確かに、それぞれの数字が示すインプリケーションが異なっていることは事実である。しかし、日銀短観の結果を用いて需給ギャップが推計されているわけではない。推計における不備や誤差を指摘するよりも、統計の意味を考えたほうが建設的であるように思われる。
結論を先に述べると、この違和感の正体は「人手不足感」と実際の「人手不足」の違いと解釈できる。
具体的には、日銀短観の雇用人員判断指数は雇用が「不足しているか過剰か」を問うた調査であり、筆者の言葉で言えば「人手不足感」の調査である。一方、労働力人口や総労働時間から推計される労働投入ギャップは、実際の「人手不足」のデータであることがポイントである。
生産年齢人口が急減し、慢性的に「人手不足感」
日銀短観の雇用人員判断DIは労働市場の需給バランスを示す重要なデータなのだが、企業の感覚に基づく「ソフトデータ」という点には注意が必要である。

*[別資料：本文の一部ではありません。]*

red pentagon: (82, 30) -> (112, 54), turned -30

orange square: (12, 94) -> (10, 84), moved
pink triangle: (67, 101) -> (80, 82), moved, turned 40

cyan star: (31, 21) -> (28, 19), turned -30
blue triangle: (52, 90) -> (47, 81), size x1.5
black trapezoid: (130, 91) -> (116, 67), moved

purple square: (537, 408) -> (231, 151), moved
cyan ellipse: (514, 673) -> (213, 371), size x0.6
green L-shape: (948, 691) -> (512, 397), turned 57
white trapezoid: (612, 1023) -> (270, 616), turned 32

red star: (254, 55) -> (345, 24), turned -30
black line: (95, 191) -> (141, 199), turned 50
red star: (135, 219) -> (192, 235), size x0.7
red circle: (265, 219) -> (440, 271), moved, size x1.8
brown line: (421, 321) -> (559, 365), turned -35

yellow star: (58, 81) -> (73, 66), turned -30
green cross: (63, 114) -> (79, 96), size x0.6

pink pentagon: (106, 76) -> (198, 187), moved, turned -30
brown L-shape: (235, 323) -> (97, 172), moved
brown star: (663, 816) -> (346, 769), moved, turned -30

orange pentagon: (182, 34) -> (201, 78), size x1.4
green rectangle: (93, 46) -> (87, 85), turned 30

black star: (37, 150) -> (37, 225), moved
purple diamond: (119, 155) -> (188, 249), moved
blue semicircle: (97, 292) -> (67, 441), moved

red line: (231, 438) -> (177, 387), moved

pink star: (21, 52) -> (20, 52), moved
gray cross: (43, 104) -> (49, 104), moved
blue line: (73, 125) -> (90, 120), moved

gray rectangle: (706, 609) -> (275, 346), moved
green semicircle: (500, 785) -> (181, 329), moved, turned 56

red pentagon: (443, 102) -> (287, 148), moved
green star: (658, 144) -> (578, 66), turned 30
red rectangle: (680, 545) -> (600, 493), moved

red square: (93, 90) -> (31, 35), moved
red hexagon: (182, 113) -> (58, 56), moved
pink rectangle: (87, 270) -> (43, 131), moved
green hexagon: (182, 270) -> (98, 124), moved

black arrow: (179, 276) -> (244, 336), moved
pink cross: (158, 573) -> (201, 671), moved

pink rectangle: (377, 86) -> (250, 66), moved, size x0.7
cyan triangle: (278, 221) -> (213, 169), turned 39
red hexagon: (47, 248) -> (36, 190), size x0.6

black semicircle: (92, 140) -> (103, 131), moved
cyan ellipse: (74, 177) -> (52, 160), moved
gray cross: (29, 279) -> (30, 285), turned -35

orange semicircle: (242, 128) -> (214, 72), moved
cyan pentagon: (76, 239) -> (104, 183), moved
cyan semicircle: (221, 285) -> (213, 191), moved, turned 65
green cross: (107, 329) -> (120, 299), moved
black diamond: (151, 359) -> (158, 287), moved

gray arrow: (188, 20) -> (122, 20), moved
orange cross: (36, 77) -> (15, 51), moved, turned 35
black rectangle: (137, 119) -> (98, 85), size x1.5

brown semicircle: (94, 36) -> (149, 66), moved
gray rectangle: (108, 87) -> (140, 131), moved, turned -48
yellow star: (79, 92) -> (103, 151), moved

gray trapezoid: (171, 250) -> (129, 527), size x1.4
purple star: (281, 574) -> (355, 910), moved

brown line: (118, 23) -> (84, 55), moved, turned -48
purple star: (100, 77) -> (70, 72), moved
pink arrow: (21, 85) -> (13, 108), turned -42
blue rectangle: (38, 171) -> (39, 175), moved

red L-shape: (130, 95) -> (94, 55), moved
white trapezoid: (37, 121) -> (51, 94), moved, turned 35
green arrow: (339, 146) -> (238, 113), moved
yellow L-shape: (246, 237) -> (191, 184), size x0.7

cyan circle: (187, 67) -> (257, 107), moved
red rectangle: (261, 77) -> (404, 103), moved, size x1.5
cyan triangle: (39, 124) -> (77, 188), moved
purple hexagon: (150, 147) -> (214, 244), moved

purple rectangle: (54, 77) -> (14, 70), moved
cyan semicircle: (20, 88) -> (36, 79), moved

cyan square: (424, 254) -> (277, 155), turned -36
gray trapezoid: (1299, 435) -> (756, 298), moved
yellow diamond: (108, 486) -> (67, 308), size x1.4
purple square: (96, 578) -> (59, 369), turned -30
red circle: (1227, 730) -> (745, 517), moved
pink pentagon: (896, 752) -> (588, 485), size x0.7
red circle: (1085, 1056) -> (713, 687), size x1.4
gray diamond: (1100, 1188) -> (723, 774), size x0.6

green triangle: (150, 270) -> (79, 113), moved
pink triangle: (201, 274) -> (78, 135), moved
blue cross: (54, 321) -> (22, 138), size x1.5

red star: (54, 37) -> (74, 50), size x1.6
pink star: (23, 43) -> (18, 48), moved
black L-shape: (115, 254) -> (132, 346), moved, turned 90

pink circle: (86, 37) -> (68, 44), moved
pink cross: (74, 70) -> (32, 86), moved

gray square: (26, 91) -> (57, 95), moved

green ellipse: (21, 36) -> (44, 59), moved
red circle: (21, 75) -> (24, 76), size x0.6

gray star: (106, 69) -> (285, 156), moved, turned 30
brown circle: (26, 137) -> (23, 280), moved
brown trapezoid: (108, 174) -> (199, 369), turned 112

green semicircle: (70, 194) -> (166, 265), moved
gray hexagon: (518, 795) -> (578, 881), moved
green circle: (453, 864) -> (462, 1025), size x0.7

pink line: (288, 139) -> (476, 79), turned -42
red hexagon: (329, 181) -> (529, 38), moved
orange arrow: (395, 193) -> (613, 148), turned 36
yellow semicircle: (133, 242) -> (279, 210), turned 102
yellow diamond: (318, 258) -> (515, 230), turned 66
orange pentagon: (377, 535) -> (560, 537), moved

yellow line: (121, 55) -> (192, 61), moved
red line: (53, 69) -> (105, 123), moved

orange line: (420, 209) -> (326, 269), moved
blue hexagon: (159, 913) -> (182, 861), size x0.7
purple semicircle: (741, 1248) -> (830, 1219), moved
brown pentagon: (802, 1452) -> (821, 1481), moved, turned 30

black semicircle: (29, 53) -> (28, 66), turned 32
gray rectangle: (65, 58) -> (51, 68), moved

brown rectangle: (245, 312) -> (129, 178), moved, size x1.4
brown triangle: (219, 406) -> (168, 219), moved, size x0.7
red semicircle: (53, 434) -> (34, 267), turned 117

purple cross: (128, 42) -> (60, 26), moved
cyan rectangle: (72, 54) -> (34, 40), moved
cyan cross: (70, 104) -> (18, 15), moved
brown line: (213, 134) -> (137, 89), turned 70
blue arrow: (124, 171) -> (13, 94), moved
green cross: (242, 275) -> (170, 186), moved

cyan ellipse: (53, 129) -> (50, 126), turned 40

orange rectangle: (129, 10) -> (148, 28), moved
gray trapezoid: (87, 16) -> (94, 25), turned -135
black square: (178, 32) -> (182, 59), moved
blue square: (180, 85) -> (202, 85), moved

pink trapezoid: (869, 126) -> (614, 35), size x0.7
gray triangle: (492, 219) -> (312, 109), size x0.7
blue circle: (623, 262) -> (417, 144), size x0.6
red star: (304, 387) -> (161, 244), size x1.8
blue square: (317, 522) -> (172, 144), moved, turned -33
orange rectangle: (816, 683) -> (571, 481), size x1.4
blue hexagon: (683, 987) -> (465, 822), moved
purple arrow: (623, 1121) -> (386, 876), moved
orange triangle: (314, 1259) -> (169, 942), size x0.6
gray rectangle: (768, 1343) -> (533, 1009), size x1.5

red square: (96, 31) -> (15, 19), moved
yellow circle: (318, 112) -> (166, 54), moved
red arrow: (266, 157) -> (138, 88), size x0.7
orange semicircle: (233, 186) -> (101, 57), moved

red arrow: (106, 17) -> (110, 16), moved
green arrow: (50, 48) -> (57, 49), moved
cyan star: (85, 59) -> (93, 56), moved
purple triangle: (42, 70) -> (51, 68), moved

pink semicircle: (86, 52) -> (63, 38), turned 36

具体的には、短観の回答企業は「貴社の雇用人員」について、「1.過剰、2.適正、3.不足」の中から選択する。
そのため、例えば「3.不足」と回答した企業の中でも、①実際に人員不足で需要を取りこぼしているのか(絶対に人員拡大したい)、②人員不足だが既存のリソースで需要を満たしている状況なのか(できれば人員拡大したい)、③人員不足だが差し迫ってはいないのか(人員拡大の意欲は薄い)、判断するのが難しい。程度の差は補足しきれないのである。
したがって、①強い人手不足状態を示す状態から、③なんとなく人手不足である気がする状態にシフトしたとしても、そのこと自体は調査結果には反映されない。
日本は生産年齢人口が急速に減少しており(労働供給の減少)、慢性的に人手不足という感覚が生じやすくなっていると考えられる。その結果、企業が短観で「3.不足」と回答することが常態化している可能性があると筆者はみている。